Two of the program's coordinators, Carolyn Gonzalez and Kelly Wenig, led the event. They said their intent was to help students incorporate their first generation college student experiences into their resumes.
Gonzalez, who works as the assistant director of the Writing and Media Center, is a first generation student herself. She has done a lot of work regarding first generation students, which allows her to help them succeed.
“My research in communication studies has kind of focused on the communicative practices of first gen students,” Gonzalez said. “That’s kind of what was motivating the workshop.”
First generation students are the first in their families to attend a four-year university, according to Gonzalez. She said they can face a lot of adversity without the guidance of a parent or guardian who has already attended college.
“Oftentimes, first gen students struggle with networking; that seems to be the biggest issue that research is showing,” Gonzalez said. “[Also,] oftentimes first gen students come from lower socioeconomic backgrounds as well.”
Gonzalez said a common result of a low socioeconomic background is that students tend to work many jobs to support themselves at college. They then don’t have time to participate in extracurricular activities or other opportunities at their university.
Wenig, intercultural learning specialist at the Writing and Media Center, also noted possible challenges first generation students might face, some of which affect a student’s motivation when seeking a job.
“A lot of times, it seems that it’s more of a confidence issue,” Wenig said. “They don’t feel like they have the same exact skills [as others]. It’s that experience gap that we are trying to overcome and help students realize it’s not an experience gap, it’s an experience difference.”
Being unfamiliar to college like a first generation student can be difficult. Nonetheless, Gonzalez said there are positive aspects of being a first generation student as well.
“There is quite a lot of pride and resiliency that comes along with being a first gen student,” Gonzalez said. “[They] have, perhaps, more unique experiences outside of the university that might differ from your peers; there’s also a kind of grit and perseverance in the face of difficulty.”
These “unique experiences” are what Gonzalez and Wenig were targeting at the resume workshop. They said they wanted to help students build resumes to make them stand out as first generation students and highlight their accomplishments because of their circumstances.
After students had time to consider what to include on their resumes, Gonzalez and Wenig continued to explain what content is important. They said students will update their information as they acquire more experience in and out of the workplace.

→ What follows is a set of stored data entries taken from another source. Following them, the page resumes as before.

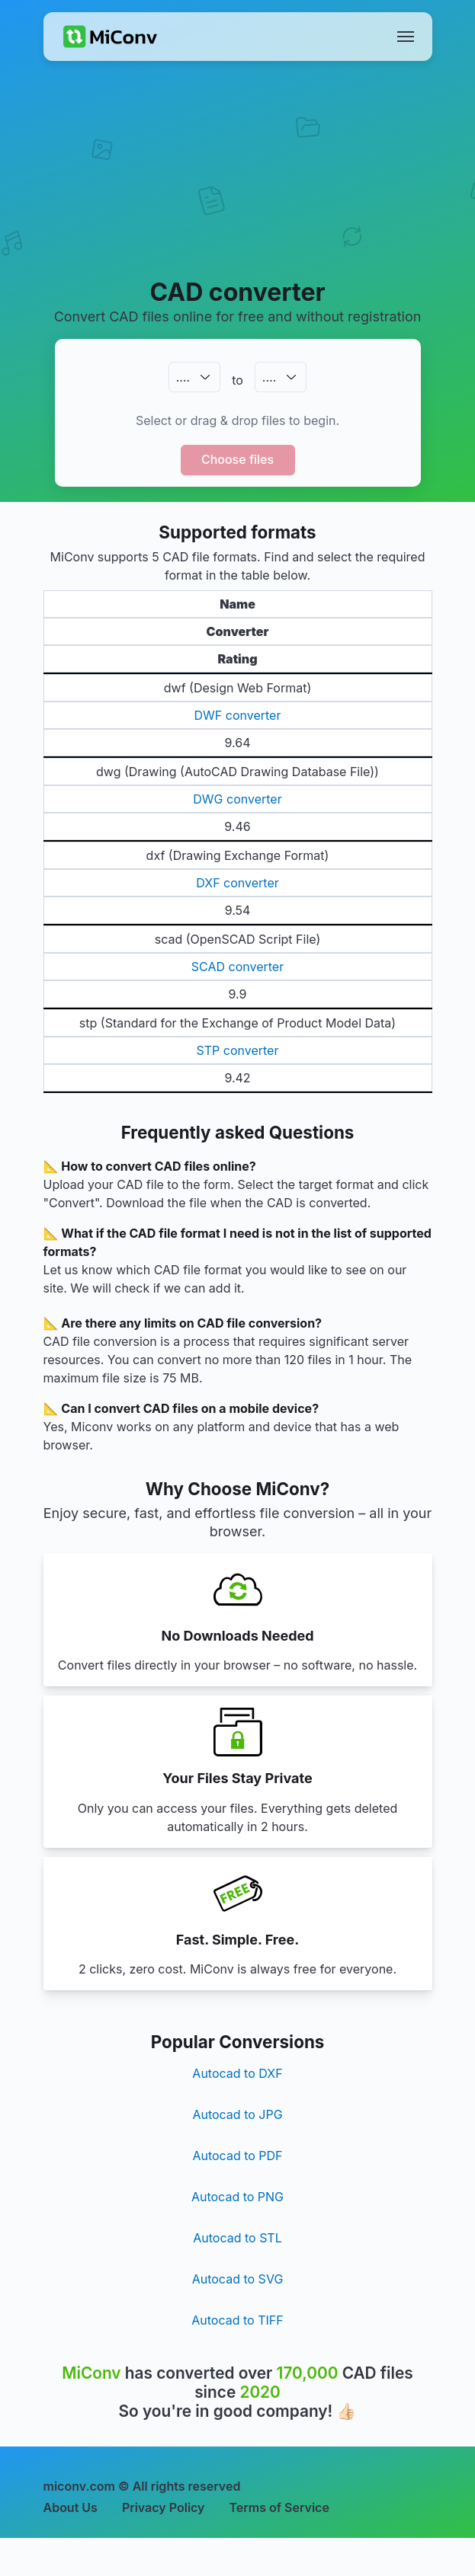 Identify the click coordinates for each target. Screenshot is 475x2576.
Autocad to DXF (237, 2073)
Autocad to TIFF (237, 2320)
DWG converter (237, 799)
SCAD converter (237, 966)
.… (183, 377)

“Underclassmen might be drawing upon high school experiences — experiences prior to entering college,” Gonzalez said. “Over time, as you start to develop as a professional, some of those things do start falling off the resume, and you start working in the things from your college career.”

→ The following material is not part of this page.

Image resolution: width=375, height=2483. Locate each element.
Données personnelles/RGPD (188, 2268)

Wenig said word choice is important when describing the different parts of your resume. He said to keep content in present tense and to use active verbs.

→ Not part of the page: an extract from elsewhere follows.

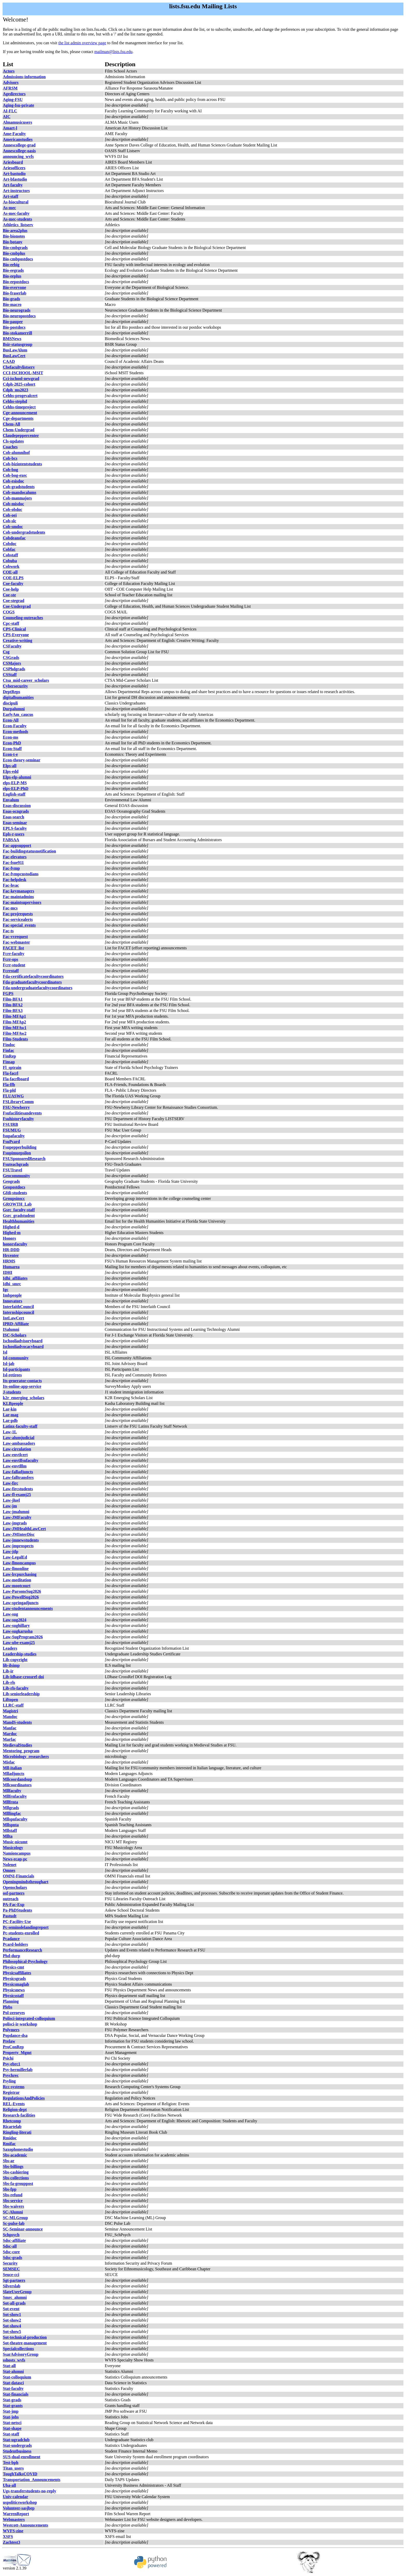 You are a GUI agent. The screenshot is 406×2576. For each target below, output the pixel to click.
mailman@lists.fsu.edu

Once a resume has enough relevant content, it is important to know how to assemble it.
“You do reverse chronological for everything,” Gonzalez said. “For example, if you’re going to be getting your bachelor’s, that goes on the top, and then behind that is your associate's degree. Same goes for your work experiences. Your most recent is going to go on the top, and then descending down are all your prior experiences.”
When a student is finished with their resume, they will be able to give it to potential employers. Wenig said students should not be using the exact same resume for each job they are seeking, though.
“You should be creating a new resume, or at least tweaking your resume for every position that you apply to,” Wenig said. “You’ll just change the terminology of things a little bit. You’re just adapting it a little bit to mold to a particular job.”
Gonzalez and Wenig said they want first generation students to know there are several resources on campus they can use to help them in their careers.
Students can go to the three writing and media locations to seek a professional’s help with documents like resumes.